First and foremost, we must not forget that solutions deriving from political agreements function from the top down. In other words, the agreement regulates power sharing and the use of resources within the state. In short, political agreements organize the state, but they cannot affect people’s minds.
The basis of the fighting in Yemen is the radical and fundamentalist belief that incites division between Shiite and Sunni. The idea that ‘Muslims are brothers’ has been almost entirely abandoned on various pretexts that have nothing to do with religion, and the idea that other sects are mortal enemies has been encouraged. What Yemen and the entire Islamic world need is for that distorted mentality to be done away with. The fact that an agreement has been signed is without doubt grounds for rejoicing if it is instrumental in ending the bloodshed. However, different steps need to be taken if the agreement is to be made reality and if Yemen is to attain security and, most importantly, a lasting peace.

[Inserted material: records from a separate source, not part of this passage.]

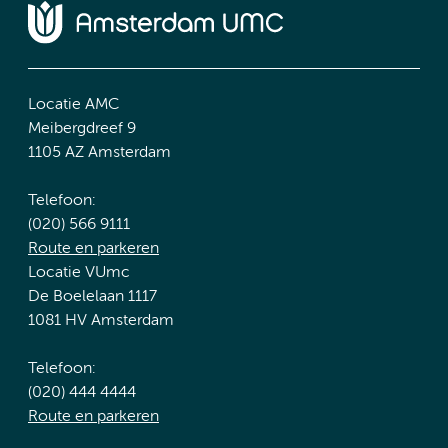
Locatie AMC
Meibergdreef 9
1105 AZ Amsterdam
Telefoon:
(020) 566 9111
Route en parkeren
Locatie VUmc
De Boelelaan 1117
1081 HV Amsterdam
Telefoon:
(020) 444 4444
Route en parkeren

During these steps, it needs to be made clear that Shiites and Sunnis share the same book, prophets and faith, and that in the Qur’an, God tells Muslims to protect each other, not fight with one another. The superstitious conception of the faith that has infiltrated both Shiite and Sunni beliefs has spread the idea that they are hostile to one another. That is the main reason why Muslims are killing one another in Syria and Iraq.
Only education can prevent this mentality based on superstition from spreading savagery, enmity and lovelessness across the entire Islamic world and turning people away from the true faith en masse. This religion of superstitions is the result of a false system of education. Many people exposed to this system, Shiite or Sunni, are unaware that they are doing anything wrong. The damage done by this false education can only be healed through correct education. So instead of settling with political agreements in Yemen, there needs to be further action right away.
Moderate and peaceable leaders, plus representatives of the Houthis and Sunnis, must seek ways of ridding communities of that false education at meetings among themselves. They must set about educating people with books and broadcasts and seminars setting out the correct concept of religion. For example, they must set out, with verses from the Qur’an, how killing and hatred are unlawful in the faith. The Yemeni people must be given detailed information about the weaknesses and illogicalities of the system of superstitions.
If a lasting peace is desired in Yemen, the way to achieve this is through setting out the correct conception of the faith and eliminating the false one. Every Zaydi and Sunni who advocates a moderate concept of religion has major responsibilities in that regard.
Civil society organizations in Yemen can come together to encourage the money spent on arms to be spent on such an educational mobilization instead. They can use the media organizations at their disposal for that purpose. It must not be forgotten that it is easier to grasp and spread what is right and true; therefore, instead of abandoning communities to fanaticism and enmity originating solely from ignorance, the best thing to do is to eliminate that ignorance. It will then only be short time for weapons and war in Yemen to lose all meaning.
Muslims must at once abandon their sectarian divisions and be united in the manner commanded by God. In the Qur’an, God commands Muslims to act as one, as a single community:
“Hold fast to the rope of God all together, and do not separate. Remember God’s blessing to you when you were enemies and He joined your hearts together so that you became brothers by His blessing. You were on the very brink of a pit of the Fire and He rescued you from it. In this way God makes His Signs clear to you, so that hopefully you will be guided.” (Surah Al ‘Imran, 103)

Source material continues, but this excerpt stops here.